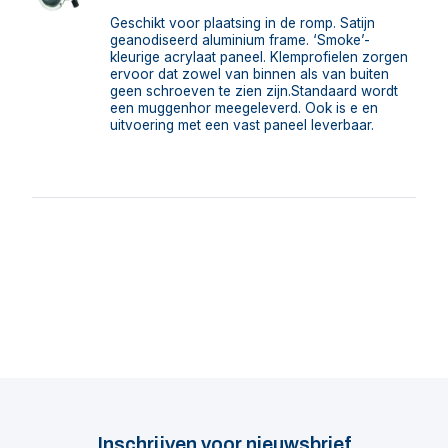
Geschikt voor plaatsing in de romp. Satijn
geanodiseerd aluminium frame. ‘Smoke’-
kleurige acrylaat paneel. Klemprofielen zorgen
ervoor dat zowel van binnen als van buiten
geen schroeven te zien zijn.Standaard wordt
een muggenhor meegeleverd. Ook is e en
uitvoering met een vast paneel leverbaar.
Inschrijven voor nieuwsbrief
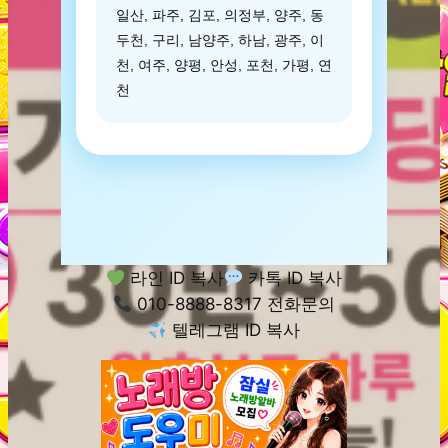
일산, 파주, 김포, 의정부, 양주, 동
두천, 구리, 남양주, 하남, 광주, 이
천, 여주, 양평, 안성, 포천, 가평, 연
천
라인 ID 복사
카톡 ID 복사
010-8888-8317 전화문의
텔레그램 ID 복사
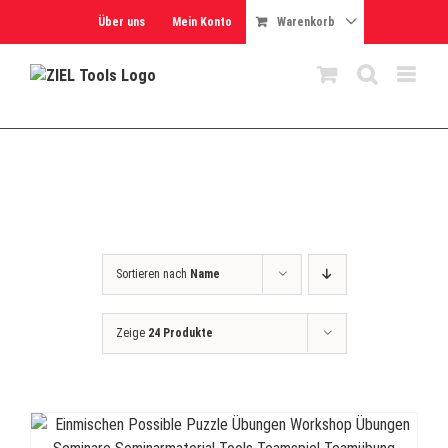
Skip
Über uns
Mein Konto
Warenkorb
to
content
Sortieren nach
Name
Zeige
24 Produkte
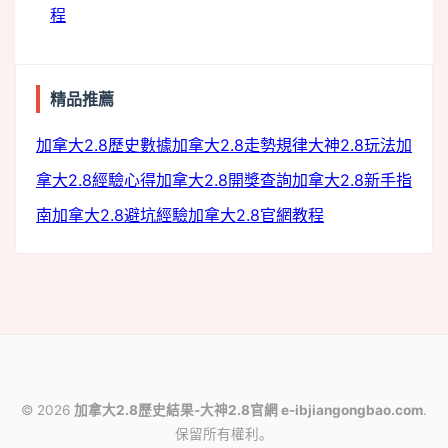
程
精品推薦
c
加拿大2.8歷史數據
加拿大2.8走勢規律
大神2.8玩法
加
拿大2.8經驗心得
加拿大2.8開獎查詢
加拿大2.8新手指
南
加拿大2.8避坑經驗
加拿大2.8官網教程
© 2026
加拿大2.8歷史結果-大神2.8官網 e-ibjiangongbao.com
.
保留所有權利。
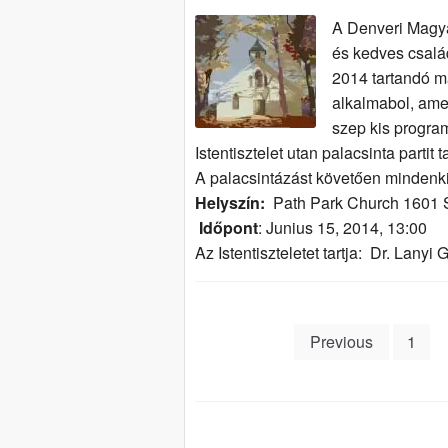
A Denveri Magya
és kedves családj
2014 tartandó ma
alkalmabol, am
szep kis progra
Istentisztelet utan palacsinta partit
A palacsintázást követően mindenki
Helyszí
n:
Path Park Church 1601 S
Időpont
: Junius 15, 2014, 13:00
Az Istentiszteletet tartja: Dr. Lanyi
Posts
Previous
1
pagination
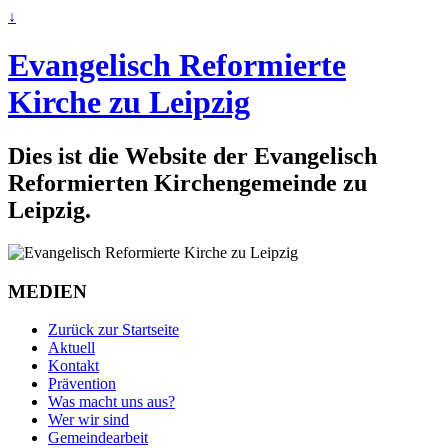
↓
Evangelisch Reformierte
Kirche zu Leipzig
Dies ist die Website der Evangelisch
Reformierten Kirchengemeinde zu
Leipzig.
MEDIEN
Zurück zur Startseite
Aktuell
Kontakt
Prävention
Was macht uns aus?
Wer wir sind
Gemeindearbeit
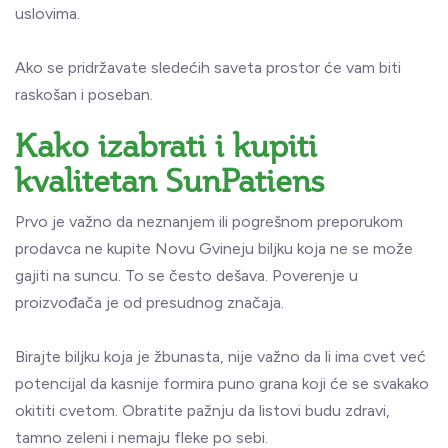
uslovima.
Ako se pridržavate sledećih saveta prostor će vam biti
raskošan i poseban.
Kako izabrati i kupiti
kvalitetan SunPatiens
Prvo je važno da neznanjem ili pogrešnom preporukom
prodavca ne kupite Novu Gvineju biljku koja ne se može
gajiti na suncu. To se često dešava. Poverenje u
proizvođača je od presudnog značaja.
Birajte biljku koja je žbunasta, nije važno da li ima cvet već
potencijal da kasnije formira puno grana koji će se svakako
okititi cvetom. Obratite pažnju da listovi budu zdravi,
tamno zeleni i nemaju fleke po sebi.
········
### [About this task]
The span to retype runs from the line containing "alkalmabol, am" through the last line of the listing above, both ends included; copy it exactly, without pictures.

### [Task answer]
alkalmabol, am
szep kis progra
Istentisztelet utan palacsinta partit
A palacsintázást követően mindenki
Helyszí
n:
Path Park Church 1601 S
Időpont
: Junius 15, 2014, 13:00
Az Istentiszteletet tartja: Dr. Lanyi
Posts
Previous
1
pagination
↓
Evangelisch Reformierte
Kirche zu Leipzig
Dies ist die Website der Evangelisch
Reformierten Kirchengemeinde zu
Leipzig.
MEDIEN
Zurück zur Startseite
Aktuell
Kontakt
Prävention
Was macht uns aus?
Wer wir sind
Gemeindearbeit
uslovima.
Ako se pridržavate sledećih saveta prostor će vam biti
raskošan i poseban.
Kako izabrati i kupiti
kvalitetan SunPatiens
Prvo je važno da neznanjem ili pogrešnom preporukom
prodavca ne kupite Novu Gvineju biljku koja ne se može
gajiti na suncu. To se često dešava. Poverenje u
proizvođača je od presudnog značaja.
Birajte biljku koja je žbunasta, nije važno da li ima cvet već
potencijal da kasnije formira puno grana koji će se svakako
okititi cvetom. Obratite pažnju da listovi budu zdravi,
tamno zeleni i nemaju fleke po sebi.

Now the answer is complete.